Work order: Set down each entry exactly; omit images.

Page images and extracted text:
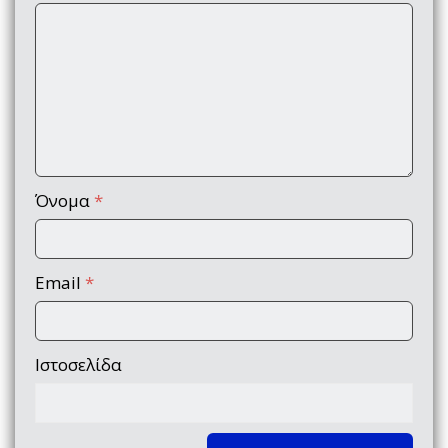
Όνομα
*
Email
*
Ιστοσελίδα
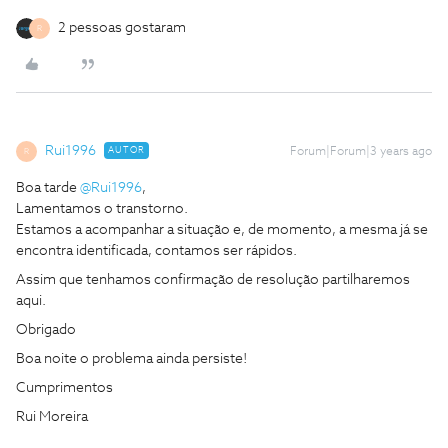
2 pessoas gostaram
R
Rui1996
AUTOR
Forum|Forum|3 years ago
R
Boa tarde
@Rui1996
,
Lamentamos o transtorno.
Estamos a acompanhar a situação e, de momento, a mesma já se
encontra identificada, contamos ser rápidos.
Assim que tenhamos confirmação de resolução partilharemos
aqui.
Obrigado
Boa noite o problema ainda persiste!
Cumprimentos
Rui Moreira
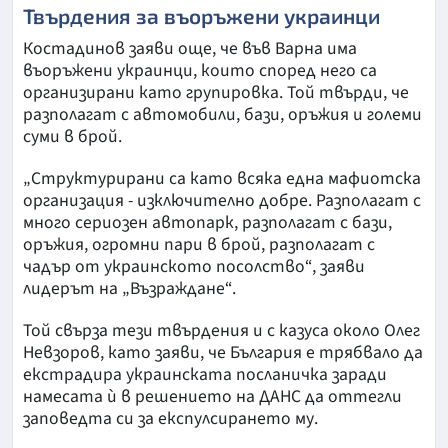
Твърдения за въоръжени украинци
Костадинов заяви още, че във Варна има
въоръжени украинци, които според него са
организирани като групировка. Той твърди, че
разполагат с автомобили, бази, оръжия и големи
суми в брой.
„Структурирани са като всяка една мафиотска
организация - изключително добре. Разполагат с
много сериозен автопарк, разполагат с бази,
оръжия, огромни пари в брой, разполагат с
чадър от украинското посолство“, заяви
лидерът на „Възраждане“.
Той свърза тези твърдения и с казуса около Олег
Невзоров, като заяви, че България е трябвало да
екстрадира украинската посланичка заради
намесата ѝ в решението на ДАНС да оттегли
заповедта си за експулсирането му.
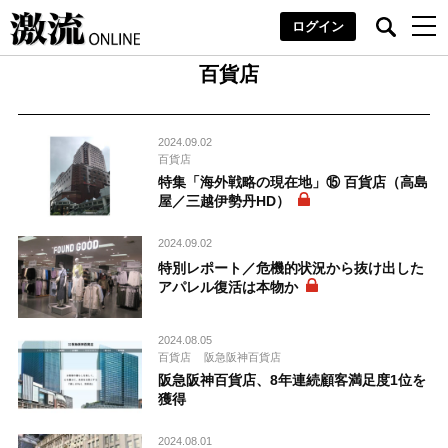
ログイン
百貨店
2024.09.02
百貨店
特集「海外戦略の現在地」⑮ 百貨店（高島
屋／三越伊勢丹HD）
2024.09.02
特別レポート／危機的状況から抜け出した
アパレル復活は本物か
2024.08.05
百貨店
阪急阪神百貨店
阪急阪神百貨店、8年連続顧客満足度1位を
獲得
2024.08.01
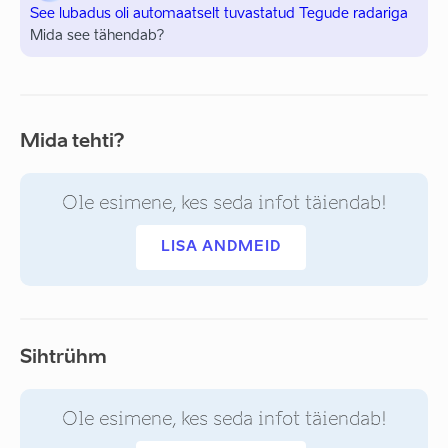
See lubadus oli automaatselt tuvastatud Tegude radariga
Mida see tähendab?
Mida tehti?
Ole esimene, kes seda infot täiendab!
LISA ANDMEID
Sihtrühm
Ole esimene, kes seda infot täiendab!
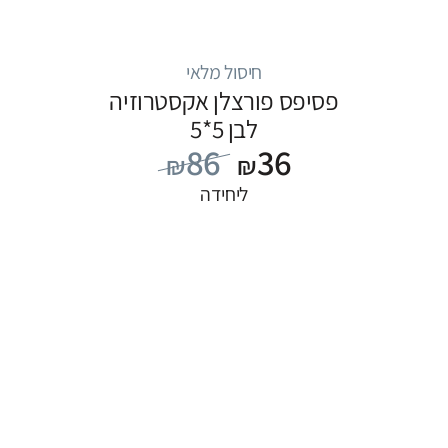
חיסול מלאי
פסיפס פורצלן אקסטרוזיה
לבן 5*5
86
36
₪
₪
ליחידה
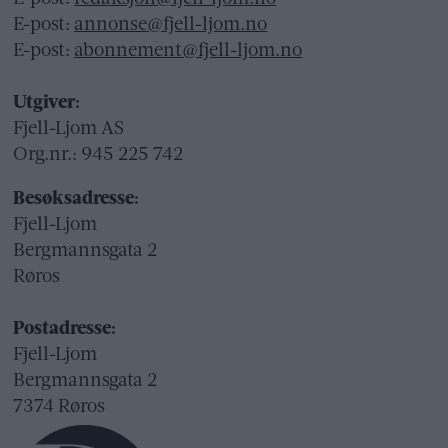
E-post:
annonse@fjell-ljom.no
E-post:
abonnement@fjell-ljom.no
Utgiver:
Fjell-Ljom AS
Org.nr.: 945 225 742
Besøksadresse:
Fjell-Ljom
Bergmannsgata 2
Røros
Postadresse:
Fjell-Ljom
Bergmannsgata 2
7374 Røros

Solution to this exercise:
Όνομα
*
Email
*
Ιστοσελίδα
2 pessoas gostaram
R
Rui1996
AUTOR
Forum|Forum|3 years ago
R
Boa tarde
@Rui1996
,
Lamentamos o transtorno.
Estamos a acompanhar a situação e, de momento, a mesma já se
encontra identificada, contamos ser rápidos.
Assim que tenhamos confirmação de resolução partilharemos
aqui.
Obrigado
Boa noite o problema ainda persiste!
Cumprimentos
Rui Moreira
Твърдения за въоръжени украинци
Костадинов заяви още, че във Варна има
въоръжени украинци, които според него са
организирани като групировка. Той твърди, че
разполагат с автомобили, бази, оръжия и големи
суми в брой.
„Структурирани са като всяка една мафиотска
организация - изключително добре. Разполагат с
много сериозен автопарк, разполагат с бази,
оръжия, огромни пари в брой, разполагат с
чадър от украинското посолство“, заяви
лидерът на „Възраждане“.
Той свърза тези твърдения и с казуса около Олег
Невзоров, като заяви, че България е трябвало да
екстрадира украинската посланичка заради
намесата ѝ в решението на ДАНС да оттегли
заповедта си за експулсирането му.
ログイン
百貨店
2024.09.02
百貨店
特集「海外戦略の現在地」⑮ 百貨店（高島
屋／三越伊勢丹HD）
2024.09.02
特別レポート／危機的状況から抜け出した
アパレル復活は本物か
2024.08.05
百貨店
阪急阪神百貨店
阪急阪神百貨店、8年連続顧客満足度1位を
獲得
2024.08.01
See lubadus oli automaatselt tuvastatud Tegude radariga
Mida see tähendab?
Mida tehti?
Ole esimene, kes seda infot täiendab!
LISA ANDMEID
Sihtrühm
Ole esimene, kes seda infot täiendab!
חיסול מלאי
פסיפס פורצלן אקסטרוזיה
לבן 5*5
86
36
₪
₪
ליחידה
E-post:
annonse@fjell-ljom.no
E-post:
abonnement@fjell-ljom.no
Utgiver:
Fjell-Ljom AS
Org.nr.: 945 225 742
Besøksadresse:
Fjell-Ljom
Bergmannsgata 2
Røros
Postadresse:
Fjell-Ljom
Bergmannsgata 2
7374 Røros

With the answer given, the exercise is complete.